WORK INSTRUCTION
What you return must be every line below that includes the word "partner".

RECORDS PROVIDED
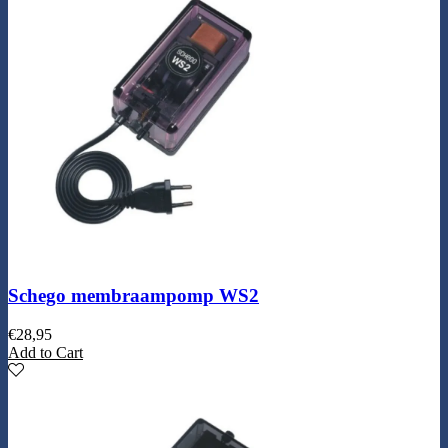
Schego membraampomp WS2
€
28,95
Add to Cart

==

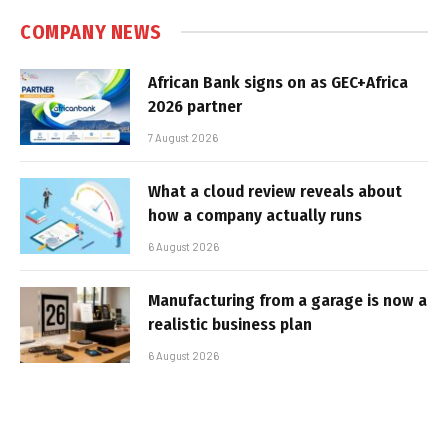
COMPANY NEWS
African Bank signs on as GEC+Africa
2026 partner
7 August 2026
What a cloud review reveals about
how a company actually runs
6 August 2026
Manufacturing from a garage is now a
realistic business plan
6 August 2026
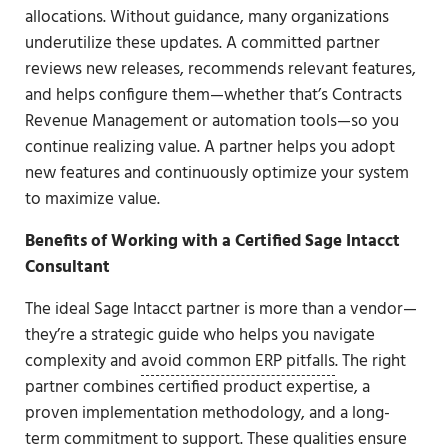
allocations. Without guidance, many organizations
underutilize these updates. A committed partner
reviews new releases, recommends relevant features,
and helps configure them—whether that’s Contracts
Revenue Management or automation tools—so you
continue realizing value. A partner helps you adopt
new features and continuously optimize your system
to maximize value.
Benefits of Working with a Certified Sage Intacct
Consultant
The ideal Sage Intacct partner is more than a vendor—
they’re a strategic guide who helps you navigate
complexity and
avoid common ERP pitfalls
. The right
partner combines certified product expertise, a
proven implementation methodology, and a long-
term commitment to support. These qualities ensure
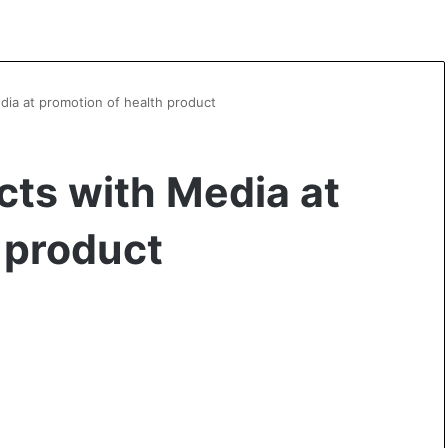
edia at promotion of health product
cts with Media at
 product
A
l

==

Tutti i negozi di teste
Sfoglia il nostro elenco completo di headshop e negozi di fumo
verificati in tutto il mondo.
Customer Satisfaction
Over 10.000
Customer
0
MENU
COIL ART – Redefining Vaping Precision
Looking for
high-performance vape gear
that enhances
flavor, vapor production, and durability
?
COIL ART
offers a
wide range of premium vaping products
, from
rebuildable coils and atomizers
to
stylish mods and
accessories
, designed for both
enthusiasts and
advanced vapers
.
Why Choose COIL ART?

WRITTEN ANSWER
2026 partner
underutilize these updates. A committed partner
continue realizing value. A partner helps you adopt
The ideal Sage Intacct partner is more than a vendor—
partner combines certified product expertise, a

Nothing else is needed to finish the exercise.